_Your objective_.
All of the data is to be set down again without alteration.

════

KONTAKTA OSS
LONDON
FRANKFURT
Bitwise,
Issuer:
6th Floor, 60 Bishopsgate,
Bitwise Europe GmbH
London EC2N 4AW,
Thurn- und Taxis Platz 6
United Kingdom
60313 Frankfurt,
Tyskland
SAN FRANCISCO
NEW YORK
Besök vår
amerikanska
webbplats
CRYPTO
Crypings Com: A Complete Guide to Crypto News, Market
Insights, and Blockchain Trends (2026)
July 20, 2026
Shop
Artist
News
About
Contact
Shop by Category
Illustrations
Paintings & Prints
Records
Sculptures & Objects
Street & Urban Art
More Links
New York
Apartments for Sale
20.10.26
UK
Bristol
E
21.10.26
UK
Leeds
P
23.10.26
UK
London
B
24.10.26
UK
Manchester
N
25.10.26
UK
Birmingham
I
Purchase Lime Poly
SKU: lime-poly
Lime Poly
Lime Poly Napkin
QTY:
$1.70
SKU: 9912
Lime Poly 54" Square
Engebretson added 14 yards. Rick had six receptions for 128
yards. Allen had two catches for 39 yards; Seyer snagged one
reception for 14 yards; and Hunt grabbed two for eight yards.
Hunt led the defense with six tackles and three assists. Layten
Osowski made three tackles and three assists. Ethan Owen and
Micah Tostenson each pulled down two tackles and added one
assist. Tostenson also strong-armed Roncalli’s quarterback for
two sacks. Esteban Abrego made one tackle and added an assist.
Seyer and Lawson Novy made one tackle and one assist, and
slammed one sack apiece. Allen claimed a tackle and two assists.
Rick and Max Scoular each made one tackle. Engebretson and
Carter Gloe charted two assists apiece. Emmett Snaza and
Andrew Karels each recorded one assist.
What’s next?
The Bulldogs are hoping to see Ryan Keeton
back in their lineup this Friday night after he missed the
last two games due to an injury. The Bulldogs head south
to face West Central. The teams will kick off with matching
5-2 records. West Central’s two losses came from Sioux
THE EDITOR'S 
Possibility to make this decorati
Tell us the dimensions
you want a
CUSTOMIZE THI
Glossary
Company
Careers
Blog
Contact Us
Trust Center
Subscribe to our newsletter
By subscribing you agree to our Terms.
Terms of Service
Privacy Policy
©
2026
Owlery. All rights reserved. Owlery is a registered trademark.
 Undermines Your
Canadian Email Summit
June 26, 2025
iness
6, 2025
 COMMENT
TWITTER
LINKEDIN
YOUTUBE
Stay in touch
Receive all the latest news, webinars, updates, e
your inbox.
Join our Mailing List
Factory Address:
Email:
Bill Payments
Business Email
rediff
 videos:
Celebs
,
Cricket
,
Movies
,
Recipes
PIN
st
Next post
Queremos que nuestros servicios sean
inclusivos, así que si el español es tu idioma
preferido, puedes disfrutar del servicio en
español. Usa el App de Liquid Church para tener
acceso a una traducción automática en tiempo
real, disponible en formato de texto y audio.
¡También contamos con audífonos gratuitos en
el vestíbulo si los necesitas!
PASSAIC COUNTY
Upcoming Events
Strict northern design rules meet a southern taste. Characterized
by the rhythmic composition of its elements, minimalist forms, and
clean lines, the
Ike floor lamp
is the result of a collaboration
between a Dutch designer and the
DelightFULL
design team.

════

_Solution to the problem_.
KONTAKTA OSS
LONDON
FRANKFURT
Bitwise,
Issuer:
6th Floor, 60 Bishopsgate,
Bitwise Europe GmbH
London EC2N 4AW,
Thurn- und Taxis Platz 6
United Kingdom
60313 Frankfurt,
Tyskland
SAN FRANCISCO
NEW YORK
Besök vår
amerikanska
webbplats
CRYPTO
Crypings Com: A Complete Guide to Crypto News, Market
Insights, and Blockchain Trends (2026)
July 20, 2026
Shop
Artist
News
About
Contact
Shop by Category
Illustrations
Paintings & Prints
Records
Sculptures & Objects
Street & Urban Art
More Links
New York
Apartments for Sale
20.10.26
UK
Bristol
E
21.10.26
UK
Leeds
P
23.10.26
UK
London
B
24.10.26
UK
Manchester
N
25.10.26
UK
Birmingham
I
Purchase Lime Poly
SKU: lime-poly
Lime Poly
Lime Poly Napkin
QTY:
$1.70
SKU: 9912
Lime Poly 54" Square
Engebretson added 14 yards. Rick had six receptions for 128
yards. Allen had two catches for 39 yards; Seyer snagged one
reception for 14 yards; and Hunt grabbed two for eight yards.
Hunt led the defense with six tackles and three assists. Layten
Osowski made three tackles and three assists. Ethan Owen and
Micah Tostenson each pulled down two tackles and added one
assist. Tostenson also strong-armed Roncalli’s quarterback for
two sacks. Esteban Abrego made one tackle and added an assist.
Seyer and Lawson Novy made one tackle and one assist, and
slammed one sack apiece. Allen claimed a tackle and two assists.
Rick and Max Scoular each made one tackle. Engebretson and
Carter Gloe charted two assists apiece. Emmett Snaza and
Andrew Karels each recorded one assist.
What’s next?
The Bulldogs are hoping to see Ryan Keeton
back in their lineup this Friday night after he missed the
last two games due to an injury. The Bulldogs head south
to face West Central. The teams will kick off with matching
5-2 records. West Central’s two losses came from Sioux
THE EDITOR'S 
Possibility to make this decorati
Tell us the dimensions
you want a
CUSTOMIZE THI
Glossary
Company
Careers
Blog
Contact Us
Trust Center
Subscribe to our newsletter
By subscribing you agree to our Terms.
Terms of Service
Privacy Policy
©
2026
Owlery. All rights reserved. Owlery is a registered trademark.
 Undermines Your
Canadian Email Summit
June 26, 2025
iness
6, 2025
 COMMENT
TWITTER
LINKEDIN
YOUTUBE
Stay in touch
Receive all the latest news, webinars, updates, e
your inbox.
Join our Mailing List
Factory Address:
Email:
Bill Payments
Business Email
rediff
 videos:
Celebs
,
Cricket
,
Movies
,
Recipes
PIN
st
Next post
Queremos que nuestros servicios sean
inclusivos, así que si el español es tu idioma
preferido, puedes disfrutar del servicio en
español. Usa el App de Liquid Church para tener
acceso a una traducción automática en tiempo
real, disponible en formato de texto y audio.
¡También contamos con audífonos gratuitos en
el vestíbulo si los necesitas!
PASSAIC COUNTY
Upcoming Events
Strict northern design rules meet a southern taste. Characterized
by the rhythmic composition of its elements, minimalist forms, and
clean lines, the
Ike floor lamp
is the result of a collaboration
between a Dutch designer and the
DelightFULL
design team.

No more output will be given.